• _WHAT YOU SHOULD DO_:
Leave the pictures out, and transcribe the material below exactly from the line with "WRITE REVIEW" to the line with "carefully, gives students", both lines included.
'''
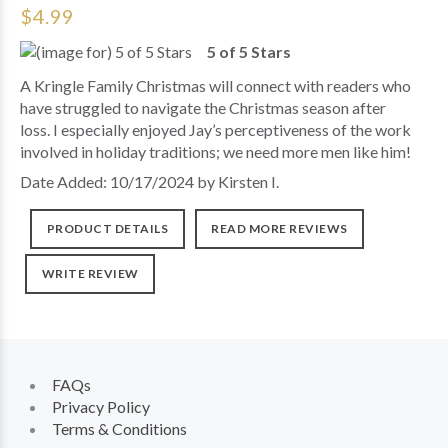
$4.99
5 of 5 Stars
A Kringle Family Christmas will connect with readers who
have struggled to navigate the Christmas season after
loss. I especially enjoyed Jay’s perceptiveness of the work
involved in holiday traditions; we need more men like him!
Date Added: 10/17/2024 by Kirsten I.
PRODUCT DETAILS
READ MORE REVIEWS
WRITE REVIEW
FAQs
Privacy Policy
Terms & Conditions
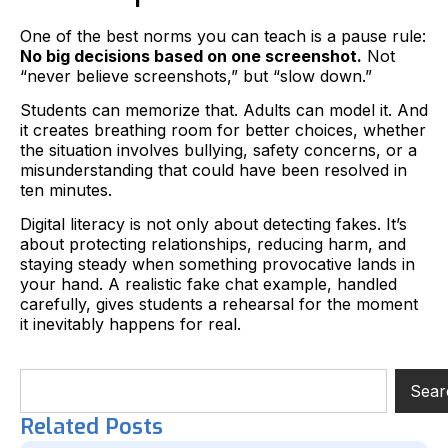
One of the best norms you can teach is a pause rule:
No big decisions based on one screenshot.
Not
“never believe screenshots,” but “slow down.”
Students can memorize that. Adults can model it. And
it creates breathing room for better choices, whether
the situation involves bullying, safety concerns, or a
misunderstanding that could have been resolved in
ten minutes.
Digital literacy is not only about detecting fakes. It’s
about protecting relationships, reducing harm, and
staying steady when something provocative lands in
your hand. A realistic fake chat example, handled
carefully, gives students a rehearsal for the moment
it inevitably happens for real.
Sear
Related Posts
'''
• _OUTPUT FOR THIS TASK_:
WRITE REVIEW
FAQs
Privacy Policy
Terms & Conditions
One of the best norms you can teach is a pause rule:
No big decisions based on one screenshot.
Not
“never believe screenshots,” but “slow down.”
Students can memorize that. Adults can model it. And
it creates breathing room for better choices, whether
the situation involves bullying, safety concerns, or a
misunderstanding that could have been resolved in
ten minutes.
Digital literacy is not only about detecting fakes. It’s
about protecting relationships, reducing harm, and
staying steady when something provocative lands in
your hand. A realistic fake chat example, handled
carefully, gives students a rehearsal for the moment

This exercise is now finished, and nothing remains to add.